The agent’s workflow components and process:

  1. SEO Analyst and Researcher: Takes a keyword, writing style, and audience parameters. Calls Google Search to analyze top-performing articles, identifying strong points to amplify and missing segments for improvement [23:43:00]. The researcher then conducts further searches to capture more data on missing pieces [25:53:00].
  2. Writer: Takes the gathered information as context to create a detailed first draft [26:02:00]. This content utilizes all the provided context intelligently, potentially integrating with a RAG system of internal articles and learnings [26:21:00].
  3. Editor: An LLM-based judge evaluates the first draft against predefined rules and provides feedback [24:19:00].
  4. Loop and Memory: The feedback is passed back to the writer via a memory component (chat history) between the writer and editor.
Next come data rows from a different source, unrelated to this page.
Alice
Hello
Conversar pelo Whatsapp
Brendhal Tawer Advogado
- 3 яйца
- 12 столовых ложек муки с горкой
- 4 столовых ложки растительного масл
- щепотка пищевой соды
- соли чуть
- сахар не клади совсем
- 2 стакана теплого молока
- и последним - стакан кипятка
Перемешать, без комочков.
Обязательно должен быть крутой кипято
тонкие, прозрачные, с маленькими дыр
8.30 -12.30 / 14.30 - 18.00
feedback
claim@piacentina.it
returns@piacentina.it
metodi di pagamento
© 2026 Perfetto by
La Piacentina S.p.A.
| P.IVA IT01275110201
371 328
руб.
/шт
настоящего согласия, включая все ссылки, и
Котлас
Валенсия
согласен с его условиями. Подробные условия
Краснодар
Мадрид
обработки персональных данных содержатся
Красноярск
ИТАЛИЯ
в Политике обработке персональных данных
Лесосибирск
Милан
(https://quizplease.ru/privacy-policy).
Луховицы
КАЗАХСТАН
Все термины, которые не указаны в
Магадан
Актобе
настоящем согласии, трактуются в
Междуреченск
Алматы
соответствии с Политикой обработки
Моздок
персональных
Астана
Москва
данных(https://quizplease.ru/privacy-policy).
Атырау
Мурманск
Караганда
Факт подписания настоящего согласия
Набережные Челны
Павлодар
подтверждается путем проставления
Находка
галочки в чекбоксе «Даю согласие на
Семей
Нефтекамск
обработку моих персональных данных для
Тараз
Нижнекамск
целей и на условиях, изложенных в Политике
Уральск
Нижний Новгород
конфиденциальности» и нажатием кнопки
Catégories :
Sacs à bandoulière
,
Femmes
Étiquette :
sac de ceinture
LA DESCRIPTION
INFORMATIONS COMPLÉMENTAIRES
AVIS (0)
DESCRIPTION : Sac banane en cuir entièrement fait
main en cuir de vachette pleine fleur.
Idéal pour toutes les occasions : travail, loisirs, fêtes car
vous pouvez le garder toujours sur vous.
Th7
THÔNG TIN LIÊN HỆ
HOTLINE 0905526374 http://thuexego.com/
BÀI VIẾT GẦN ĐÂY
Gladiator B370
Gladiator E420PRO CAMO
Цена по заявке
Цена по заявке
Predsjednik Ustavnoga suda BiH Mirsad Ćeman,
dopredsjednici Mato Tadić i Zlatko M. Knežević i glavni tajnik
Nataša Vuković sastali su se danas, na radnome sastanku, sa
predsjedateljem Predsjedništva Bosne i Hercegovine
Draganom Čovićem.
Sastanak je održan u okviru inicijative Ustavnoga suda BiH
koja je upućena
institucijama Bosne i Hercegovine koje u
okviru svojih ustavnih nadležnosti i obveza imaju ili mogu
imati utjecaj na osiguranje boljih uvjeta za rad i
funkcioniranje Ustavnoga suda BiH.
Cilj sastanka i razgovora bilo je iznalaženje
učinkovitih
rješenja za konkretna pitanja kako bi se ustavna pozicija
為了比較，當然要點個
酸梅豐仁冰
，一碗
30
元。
This loop continues until a specific criterion is met (e.g., “excellent post” evaluation, or a set number of iterations) [24:31:00].
  5. Final Article: The process yields a useful, well-informed piece of content, saving significant time [24:49:00].

This example highlights the complexity of orchestrating multiple AI components and tools within a single workflow, where continuous improvement and evaluation are paramount [25:25:00]. Tools like Bellum Workflows and their SDK are designed to bridge the gap between product and engineering teams, speeding up AI development while adhering to a test-driven approach [27:49:00]. They provide building blocks, flexibility, and self-documenting syntax, keeping UI and code in sync for collaborative definition, debugging, and improvement of workflows [28:14:00].